■ **Goal of the exercise**:
Using the records below, quote only the span that opens with the line containing "אנשים מחפשים מידע." and closes with the line containing "מהדברים הכי חמים שיש היום.", exactly and inclusively.

■ **Input data**:
▽

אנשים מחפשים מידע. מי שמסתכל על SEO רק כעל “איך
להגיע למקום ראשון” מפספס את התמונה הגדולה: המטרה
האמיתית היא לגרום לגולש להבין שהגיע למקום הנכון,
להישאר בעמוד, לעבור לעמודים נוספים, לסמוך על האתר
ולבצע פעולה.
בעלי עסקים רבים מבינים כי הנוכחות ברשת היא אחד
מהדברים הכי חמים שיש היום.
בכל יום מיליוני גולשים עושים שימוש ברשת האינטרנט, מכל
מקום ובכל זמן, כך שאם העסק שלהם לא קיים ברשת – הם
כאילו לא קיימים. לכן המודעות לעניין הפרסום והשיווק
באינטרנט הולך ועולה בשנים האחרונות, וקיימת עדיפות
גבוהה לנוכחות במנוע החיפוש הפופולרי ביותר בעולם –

△
▽

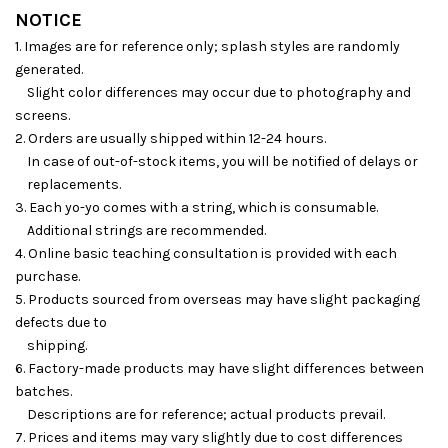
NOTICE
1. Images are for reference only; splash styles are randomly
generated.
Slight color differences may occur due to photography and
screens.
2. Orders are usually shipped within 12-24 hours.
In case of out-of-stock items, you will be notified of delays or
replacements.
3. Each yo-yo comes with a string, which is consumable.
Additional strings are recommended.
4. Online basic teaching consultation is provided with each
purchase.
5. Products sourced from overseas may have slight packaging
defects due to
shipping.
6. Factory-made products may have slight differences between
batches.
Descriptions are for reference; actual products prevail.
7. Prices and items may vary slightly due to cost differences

△

■ **Solution for this task**:
אנשים מחפשים מידע. מי שמסתכל על SEO רק כעל “איך
להגיע למקום ראשון” מפספס את התמונה הגדולה: המטרה
האמיתית היא לגרום לגולש להבין שהגיע למקום הנכון,
להישאר בעמוד, לעבור לעמודים נוספים, לסמוך על האתר
ולבצע פעולה.
בעלי עסקים רבים מבינים כי הנוכחות ברשת היא אחד
מהדברים הכי חמים שיש היום.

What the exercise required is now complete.